The initial public offering of SpaceX on Thursday, which raised $75 billion, is the largest in history, propelling CEO Elon Musk’s net worth to potentially over $1 trillion as shares begin trading today.
NEW YORK, NY — SpaceX, the aerospace company founded by Elon Musk in 2002, officially embarked on its journey as a publicly traded entity on Thursday, marking a significant moment in financial history. The company sold 556 million shares at an initial price of $135 each, raising a staggering $75 billion. This initial public offering (IPO) is now recognized as the largest in history, valuing SpaceX at approximately $1.77 trillion.
The excitement surrounding the IPO was palpable, with Musk ringing the Nasdaq opening bell at SpaceX headquarters in Starbase, Texas. Crowds gathered in both Texas and New York City to celebrate this milestone, underscoring the public’s fascination with Musk and his ventures.
Market Conditions and Trading Dynamics
As the broader U.S. stock market opened on Friday, analysts noted mixed trading conditions. The Dow Jones Industrial Average rose by 298 points, or 0.6%, while the S&P 500 and Nasdaq Composite experienced slight declines of 0.1%. Despite these fluctuations in the market, SpaceX’s shares were anticipated to start trading later in the day, contingent on the coordination of bankers and brokerage firms working behind the scenes.
In the lead-up to SpaceX’s debut, the Nasdaq experienced notable volatility. A week prior, the tech-heavy index encountered its worst trading day of the year, yet managed to bounce back with its best day since April shortly before the IPO. Analysts attributed this volatility to traders potentially selling stocks to generate cash for SpaceX shares or waiting for the IPO to unfold. Sam Grelck, an equity strategy analyst at Truist, remarked, “The projected size and retail participation are likely to drive significant volatility alongside excitement around the SpaceX IPO.”
Financial Overview and Future Ambitions
SpaceX’s substantial revenue generation is noteworthy, with the company reporting $18.7 billion in sales last year, reflecting a 33% increase from the previous year. However, this growth comes alongside significant financial losses, with the company registering losses of $4.9 billion in 2025 and $4.3 billion in the first quarter of 2026. Much of this expenditure is attributed to a heavy investment in artificial intelligence, which totaled $12.7 billion last year and $7.7 billion in early 2026.
Musk’s ambitions extend beyond the immediate horizon, as SpaceX aims to establish data centers in space, leveraging solar energy for cooling and power. The company also harbors grand aspirations, including the establishment of colonies on Mars and the Moon. If successful, these ventures could further elevate Musk’s wealth, which is already projected to surpass $1 trillion following the IPO.

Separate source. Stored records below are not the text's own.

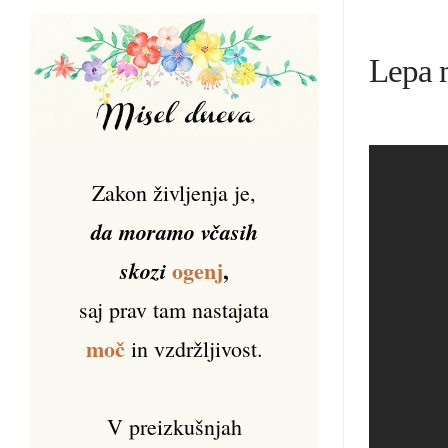
Lepa m
Zakon življenja je,
da moramo včasih
ogenj
,
skozi
saj prav tam nastajata
moč
in vzdržljivost.
V preizkušnjah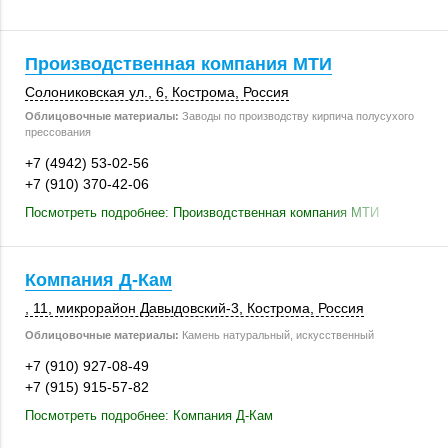
Производственная компания МТИ
Солониковская ул., 6,
Кострома
,
Россия
Облицовочные материалы:
Заводы по производству кирпича полусухого
прессования
+7 (4942) 53-02-56
+7 (910) 370-42-06
Посмотреть подробнее: Производственная компания МТИ
Компания Д-Кам
, 11
, микрорайон Давыдовский-3,
Кострома
,
Россия
Облицовочные материалы:
Камень натуральный, искусственный
+7 (910) 927-08-49
+7 (915) 915-57-82
Посмотреть подробнее: Компания Д-Кам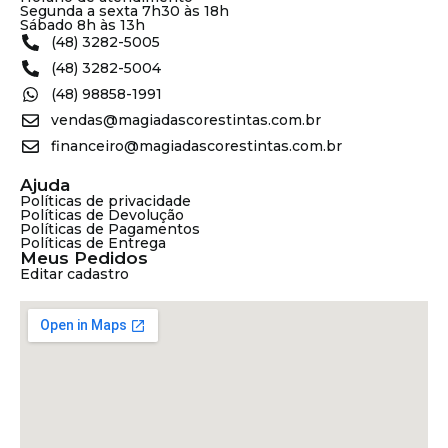
Segunda a sexta 7h30 às 18h
Sábado 8h às 13h
(48) 3282-5005
(48) 3282-5004
(48) 98858-1991
vendas@magiadascorestintas.com.br
financeiro@magiadascorestintas.com.br
Ajuda
Políticas de privacidade
Políticas de Devolução
Políticas de Pagamentos
Políticas de Entrega
Meus Pedidos
Editar cadastro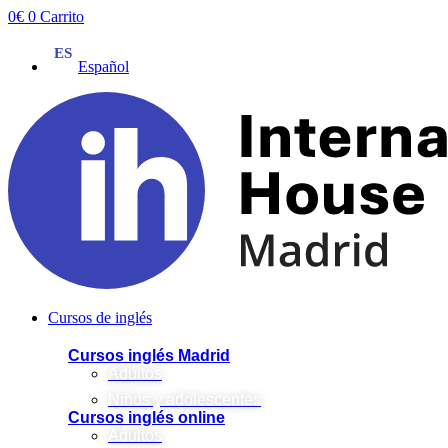
Ir
0
€
0
Carrito
al
contenido
Español
Cursos de inglés
Cursos inglés Madrid
Adultos
Niños y adolescentes
Cursos inglés online
Adultos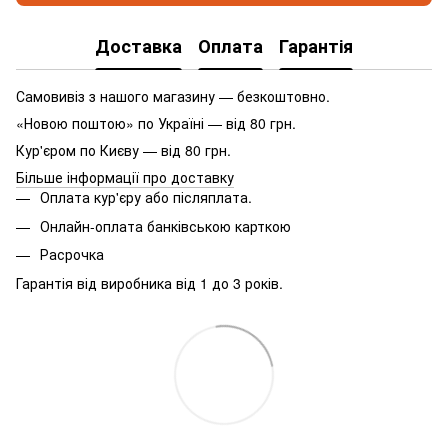
Доставка
Оплата
Гарантія
Самовивіз з нашого магазину — безкоштовно.
«Новою поштою» по Україні — від 80 грн.
Кур'єром по Києву — від 80 грн.
Більше інформації про доставку
Оплата кур'єру або післяплата.
Онлайн-оплата банківською карткою
Расрочка
Гарантія від виробника від 1 до 3 років.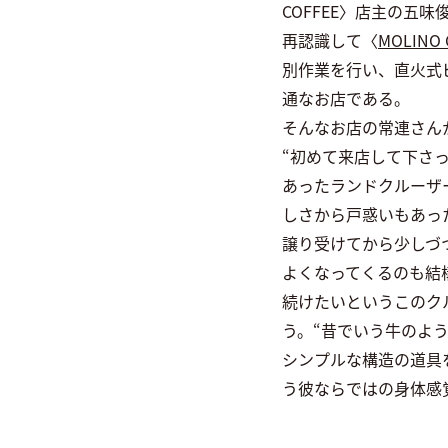
COFFEE〉店主の五
再認識して〈
MOLINO 
別作業を行い、直火式
通なお店である。
そんなお店の常連さんか
“初めて来店して下さ
あったランドクルーザ
しさから戸惑いもあっ
譲り受けてから少しづ
よくなってくるのも結
続けたいというこのク
う。“昔でいう牛のよ
シンプルな構造の道具
う彼ならではの身体感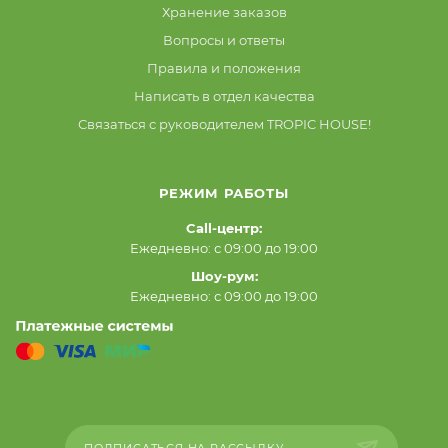
Хранение заказов
Вопросы и ответы
Правила и положения
Написать в отдел качества
Связаться с руководителем TROPIC HOUSE!
РЕЖИМ РАБОТЫ
Call-центр:
Ежедневно: с 09:00 до 19:00
Шоу-рум:
Ежедневно: с 09:00 до 19:00
ПОДПИСАТЬСЯ НА РАССЫЛКУ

Elon Musk’s Financial Standing
As of Friday, Musk’s net worth was estimated at $971 billion, with the potential to reach $1 trillion based on the performance of SpaceX shares. Musk owns just under half of SpaceX, which translates to approximately $867 billion in value at the IPO valuation. Additionally, his holdings in Tesla, worth around $279 billion, contribute to his overall wealth.
Despite this impressive valuation, Musk’s wealth remains largely theoretical, as it is deeply tied to the stock market’s perception of his companies rather than liquid cash reserves. This aspect has led to skepticism among some investors, who caution against the speculative nature of the market surrounding Musk’s enterprises.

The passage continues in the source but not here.